In Leader Media Productions v. Sentinel Hill Alliance Atlantis Equicap Limited Partnership, the Court of Appeal confronted an issue that a number of lawyers of our acquaintance (including some in our office) have encountered: what to do when the trial judge falls asleep?
This case involved an appeal from a decision of Mr. Justice William P. Somers. Counsel for the defendants had never tried a case before. In argument before the Court of Appeal, five affidavits were filed that said that the trial judge had frequently fallen asleep during the trial, albeit only for brief periods.
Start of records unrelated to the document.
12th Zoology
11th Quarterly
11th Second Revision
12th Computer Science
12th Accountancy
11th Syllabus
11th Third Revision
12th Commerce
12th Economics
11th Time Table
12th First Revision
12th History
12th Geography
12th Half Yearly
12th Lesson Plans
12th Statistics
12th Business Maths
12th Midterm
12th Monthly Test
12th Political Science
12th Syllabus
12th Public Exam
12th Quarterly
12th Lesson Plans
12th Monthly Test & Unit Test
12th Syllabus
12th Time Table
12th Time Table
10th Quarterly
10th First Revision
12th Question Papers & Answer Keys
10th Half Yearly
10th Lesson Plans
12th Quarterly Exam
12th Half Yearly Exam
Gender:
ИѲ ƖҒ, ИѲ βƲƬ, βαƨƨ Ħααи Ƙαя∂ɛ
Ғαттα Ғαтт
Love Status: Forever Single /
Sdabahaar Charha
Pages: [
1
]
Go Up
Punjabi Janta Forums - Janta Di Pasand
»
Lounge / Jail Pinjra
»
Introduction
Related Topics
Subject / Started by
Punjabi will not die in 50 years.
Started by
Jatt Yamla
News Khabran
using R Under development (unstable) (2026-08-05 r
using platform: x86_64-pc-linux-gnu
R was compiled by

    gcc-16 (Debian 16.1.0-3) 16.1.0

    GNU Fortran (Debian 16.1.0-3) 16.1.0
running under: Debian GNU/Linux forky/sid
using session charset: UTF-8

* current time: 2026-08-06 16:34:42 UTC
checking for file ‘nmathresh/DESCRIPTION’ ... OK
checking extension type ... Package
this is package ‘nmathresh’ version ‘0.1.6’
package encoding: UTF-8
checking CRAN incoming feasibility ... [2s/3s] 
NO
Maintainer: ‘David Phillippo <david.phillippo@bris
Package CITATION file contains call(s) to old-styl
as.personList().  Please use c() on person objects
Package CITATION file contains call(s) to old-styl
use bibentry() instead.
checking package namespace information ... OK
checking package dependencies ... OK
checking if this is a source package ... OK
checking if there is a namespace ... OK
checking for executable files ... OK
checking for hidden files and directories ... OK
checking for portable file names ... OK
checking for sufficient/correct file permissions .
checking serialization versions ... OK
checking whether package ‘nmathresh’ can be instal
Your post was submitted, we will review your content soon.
Counsel for the defence consulted with more senior lawyers at her firm while the trial was progressing and a tactical decision was made not to confront the trial judge about his slumbers. Instead, the defendants elected to “wait and see how things played out”. In the result, the defendants lost and it was only on the appeal that the issue surfaced.
(There did not seem to be any dispute on the argument of the appeal, as to whether the trial judge had really been asleep.)
The Court of Appeal rejected this ground of the defendants’ appeal. It noted that there was little authority on this issue, but reviewed some Australian jurisprudence and an Alberta decision in coming to the following conclusion:
While appellants’ trial counsel was not experienced (this was her first trial), the record discloses that she did consult with senior litigation counsel in her firm about the judge’s inattention. Together they made the decision to do nothing about it at the time but to, as respondent’s counsel put it, “roll the dice”.
Counsel was obliged to bring the trial judge’s inattention home to him at the time. Not having done so, and having decided to wait and see what happened, they cannot now raise that inattention for the first time as a ground of appeal on either a substantive or contextual basis.